-- Recorded data follows --

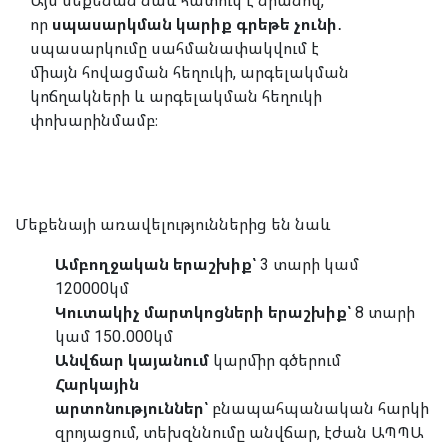
որ
սպասարկման կարիք գրեթե չունի
․
սպասարկումը սահմանափակվում է
միայն հովացման հեղուկի, արգելակման
կոճղակների և արգելակման հեղուկի
փոխարինմամբ։
Մեքենայի առավելություններից են նաև
Ամբողջական երաշխիք՝
3 տարի կամ
120000կմ
Կուտակիչ մարտկոցների երաշխիք՝
8 տարի
կամ 150․000կմ
Անվճար կայանում
կարմիր գծերում
Հարկային
արտոնություններ՝
բնապահպանական հարկի
զրոյացում, տեխզննումը անվճար, էժան ԱՊՊԱ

-- Recorded data concluded --

▶ Problem to solve
Return the material exactly as given above, picture-free.

▶ Reply
որ
սպասարկման կարիք գրեթե չունի
․
սպասարկումը սահմանափակվում է
միայն հովացման հեղուկի, արգելակման
կոճղակների և արգելակման հեղուկի
փոխարինմամբ։
Մեքենայի առավելություններից են նաև
Ամբողջական երաշխիք՝
3 տարի կամ
120000կմ
Կուտակիչ մարտկոցների երաշխիք՝
8 տարի
կամ 150․000կմ
Անվճար կայանում
կարմիր գծերում
Հարկային
արտոնություններ՝
բնապահպանական հարկի
զրոյացում, տեխզննումը անվճար, էժան ԱՊՊԱ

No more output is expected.